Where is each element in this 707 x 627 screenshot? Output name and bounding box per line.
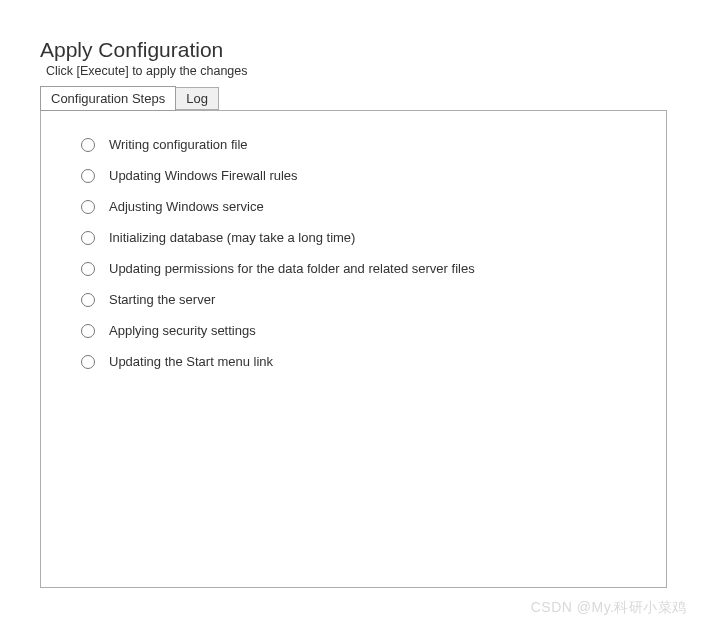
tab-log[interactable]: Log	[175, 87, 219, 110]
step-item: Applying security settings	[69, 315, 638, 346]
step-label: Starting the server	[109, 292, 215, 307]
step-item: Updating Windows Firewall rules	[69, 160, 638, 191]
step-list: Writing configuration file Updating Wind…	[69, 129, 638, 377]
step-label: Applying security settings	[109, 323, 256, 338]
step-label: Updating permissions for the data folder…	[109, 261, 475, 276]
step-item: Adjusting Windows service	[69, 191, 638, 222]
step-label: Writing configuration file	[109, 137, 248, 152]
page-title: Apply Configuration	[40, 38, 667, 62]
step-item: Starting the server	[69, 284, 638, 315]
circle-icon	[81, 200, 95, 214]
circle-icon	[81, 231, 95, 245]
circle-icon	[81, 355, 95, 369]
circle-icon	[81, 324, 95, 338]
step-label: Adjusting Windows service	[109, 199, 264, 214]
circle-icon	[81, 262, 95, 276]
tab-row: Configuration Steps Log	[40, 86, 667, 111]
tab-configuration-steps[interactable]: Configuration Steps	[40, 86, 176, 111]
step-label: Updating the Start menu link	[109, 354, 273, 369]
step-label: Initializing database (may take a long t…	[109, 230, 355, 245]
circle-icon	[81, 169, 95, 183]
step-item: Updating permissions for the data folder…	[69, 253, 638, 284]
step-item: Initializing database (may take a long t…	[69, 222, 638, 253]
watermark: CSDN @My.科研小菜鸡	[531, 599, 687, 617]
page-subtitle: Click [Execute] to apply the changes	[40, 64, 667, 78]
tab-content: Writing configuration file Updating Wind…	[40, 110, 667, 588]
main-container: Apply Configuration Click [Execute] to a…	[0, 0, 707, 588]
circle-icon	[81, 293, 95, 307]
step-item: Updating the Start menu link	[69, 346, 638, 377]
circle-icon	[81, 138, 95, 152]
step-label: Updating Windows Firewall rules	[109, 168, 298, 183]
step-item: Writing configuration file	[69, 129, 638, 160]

══════════════════════════════

**TASK PROMPT**
Which of the lines above hold the word "database"? Copy each one.

**TASK SOLUTION**
step-label: Initializing database (may take a long t…	[109, 230, 355, 245]
step-item: Initializing database (may take a long t…	[69, 222, 638, 253]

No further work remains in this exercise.